Uber’s decision to debut self-driving rides in San Francisco has proved more than controversial, as there is a fine legal line the company claims allows them to roll out the vehicles without trouble.
Uber will start the challenge in San Francisco with five cars
Uber’s autonomous “fleet” is rather modest with only five units on duty.

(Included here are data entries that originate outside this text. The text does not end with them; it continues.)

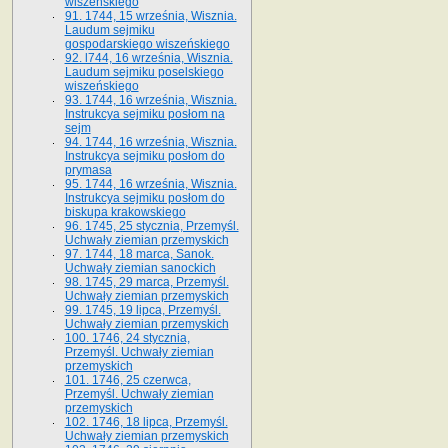
wiszeńskiego
91. 1744, 15 września, Wisznia.
Laudum sejmiku
gospodarskiego wiszeńskiego
92. l744, 16 września, Wisznia.
Laudum sejmiku poselskiego
wiszeńskiego
93. 1744, 16 września, Wisznia.
Instrukcya sejmiku posłom na
sejm
94. 1744, 16 września, Wisznia.
Instrukcya sejmiku posłom do
prymasa
95. 1744, 16 września, Wisznia.
Instrukcya sejmiku posłom do
biskupa krakowskiego
96. 1745, 25 stycznia, Przemyśl.
Uchwały ziemian przemyskich
97. 1744, 18 marca, Sanok.
Uchwały ziemian sanockich
98. 1745, 29 marca, Przemyśl.
Uchwały ziemian przemyskich
99. 1745, 19 lipca, Przemyśl.
Uchwały ziemian przemyskich
100. 1746, 24 stycznia,
Przemyśl. Uchwały ziemian
przemyskich
101. 1746, 25 czerwca,
Przemyśl. Uchwały ziemian
przemyskich
102. 1746, 18 lipca, Przemyśl.
Uchwały ziemian przemyskich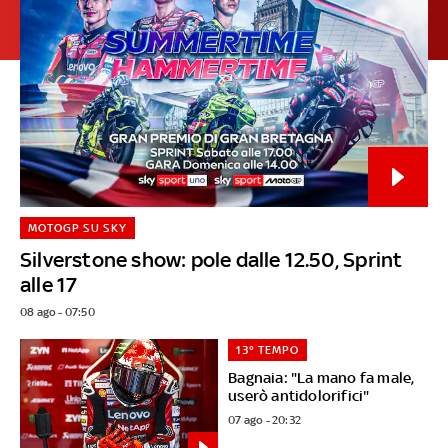
MOTOGP SU SKY
Silverstone show: pole dalle 12.50, Sprint
alle 17
08 ago - 07:50
13° TEMPO
Bagnaia: "La mano fa male,
userò antidolorifici"
07 ago - 20:32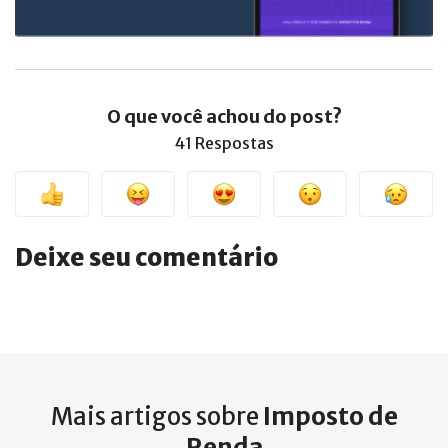
O que você achou do post?
41 Respostas
Deixe seu comentário
Mais artigos sobre
Imposto de
Renda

More Volvo XC90s will join in the coming weeks to offers its services to the citizens of San Francisco.
The ridesharing company claims the San Francisco deployment is as big a success as it is a challenge, since driving in the California city has unique perks different from Pittsburgh.
While Pittsburgh was a steep ground zero for semi-autonomous Uber rides, San Francisco comes with unpredictable weather, more traffic density, a higher affluence of cyclists, and narrower lanes in a tighter gridlock.
Self-driving Ubers are on the road in our hometown. pic.twitter.com/4YMDC6r7Lg
— Uber (@Uber) December 14, 2016
Uber’s self-driving rides won’t be entirely driverless
Uber has been careful with the wording of its new cars and services since self-driving does not necessarily imply the vehicles are driverless.
The company employs two technicians on each of the cars: one behind the wheel to take over when necessary and another in the passenger seat to keep track and analyze data collected during the ride.
The new Volvo XC90s come with an enhanced sensor suite that consists of seven cameras mounted at the top of the car covering a 360-degree field of view.
Moreover, Uber’s cars come with a radar system in the front that performs custom computing and data storage functions. A LIDAR device also at the top of the vehicle provides 360 scanning in 3D at all times.
Uber is challenging the DMV to accept innovation
Uber’s move to expand its self-driving services to San Francisco challenges the Department of Motor Vehicles in its definition of what constitutes a vehicle of such nature.
In a legal sense, the company defines self-driving vehicles as those that are able to operate autonomously, i.e. without a driver behind the wheel monitoring, controlling or overriding the system.
The DMV, on the other hand, claims that Uber’s modified Volvo fall under the same category as all the other tech startups currently testing their tech on the streets of San Francisco. As such, the department believes they require a permit from them.
However, Uber’s argument goes beyond legal terminology and builds the case of pushing innovation further across the country.
In a way, the ridesharing giant is forcing the DMV’s hand in California to take one step forward in supporting self-driving technologies in a more open environment.